The Amigo’s gearbox, also Vauxhall Victor, utilized an overdrive on third and top gear which gave 22 mph per 1000 rpm in fourth overdrive. With the 3.9 Victor differential and limited slip as standard Amigo equipment, Costin’s GT could do 0-60 mph in 7.5 seconds and had a top speed of 137 miles an hour. And yes, fuel consumption worked out at 30 miles per gallon! Of course, performance was helped by the car’s 1,450-pound weight and superb aerodynamics.
The suspension and brakes were also taken from the Vauxhall parts bins. These included upper and lower front wishbones, with a Costin-designed adjustable trailing arm. Brakes were stock Victor discs and at the rear, the Amigo was suspended by means of a rigid axle located by parallel leading links and a panhard rod. The brakes in the back were drums. Coil springs were fitted front and rear along with very expensive Koni self-leveling shock absorbers. All this provided excellent handling with neutral cornering characteristics.
As might be expected, because of Costin’s engineering background, the Amigo featured several very novel design elements. For example, the lower rear body panel had a lidded hatch which housed a spare tire. Another hutch on the right side of the hind quarters stored a jack and wheel stay. These spaces were in addition to a normal trunk which could carry a set of golf clubs. The boot lid, incidentally, incorporated a drop-down tray which held a set of hand tools!
The Amigo hod two roll bars, one over the windscreen and another under the rear roof structure. Both were embedded in the fiberglass bodywork and were anchored to local reinforcements in the chassis. The gas tank was an aluminum container housed in its own chamber and was designed to eject on impact! The tank was positioned low in the chassis and offset to balance the driver’s weight.
The Amigo’s extremely low profile of 3 feet 6 inches resulted in an extraordinary optional accessory—the visual warning indicator. This was a roof-mounted, streamlined, fiberglass pylon with a flashing light mounted at the top. The light enabled other traffic to sight the Amigo over hedgerows and walls, and the pylon was a clever place to conceal the radio antenna.

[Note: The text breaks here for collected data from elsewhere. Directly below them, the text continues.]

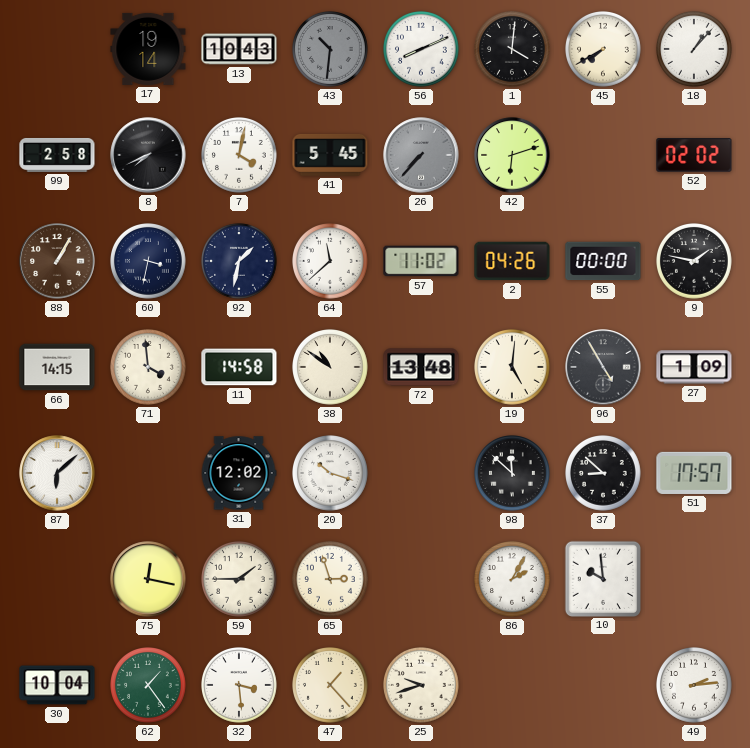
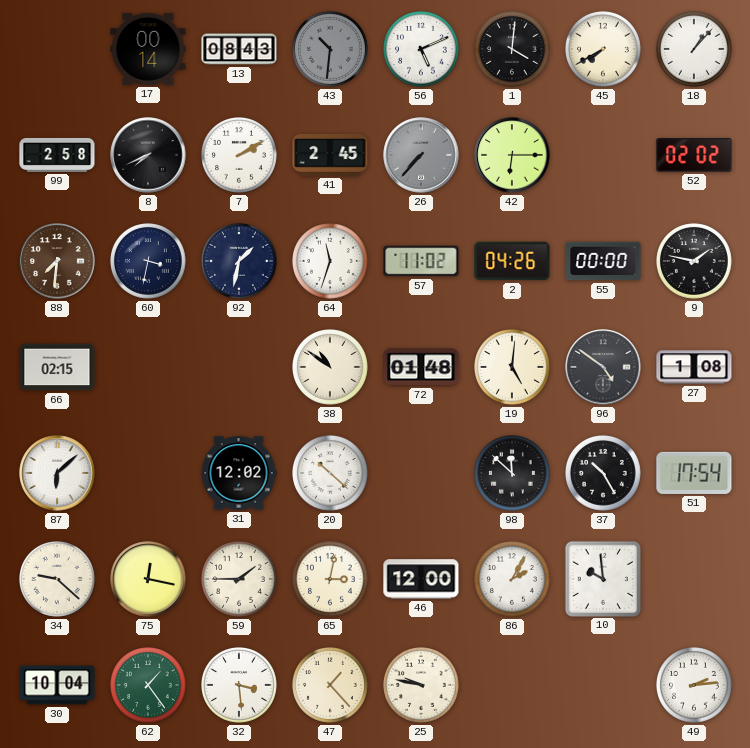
17: 19:14 -> 00:14
13: 10:43 -> 08:43
56: 8:11 -> 5:11
7: 4:02 -> 2:10
41: 5:45 -> 2:45
42: 6:12 -> 6:15
88: 1:05 -> 7:31
64: 11:38 -> 11:33
66: 14:15 -> 02:15
71: 3:59 -> none
11: 14:58 -> none
72: 13:48 -> 01:48
96: 4:55 -> 4:51
27: 1:09 -> 1:08
20: 10:18 -> 10:22
37: 8:52 -> 10:25
51: 17:57 -> 17:54
34: none -> 9:22
65: 2:57 -> 3:02
46: none -> 12:00
25: 9:42 -> 9:47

At 13 feet 7 inches, Costin’s Amigo was quite long for a pure two-seater (it was 5 feet 5 inches in width), but the really startling aspect was its price—$8,000! By the time production began in 1972, the price put the Amigo in Jaguar and Porsche company. As it happened, a little too dear for all but seven of the most rabid enthusiasts. Two more cars were built, but were sold off unfinished. Interestingly enough, today, one of them belongs to Ron Costin, Frank’s son.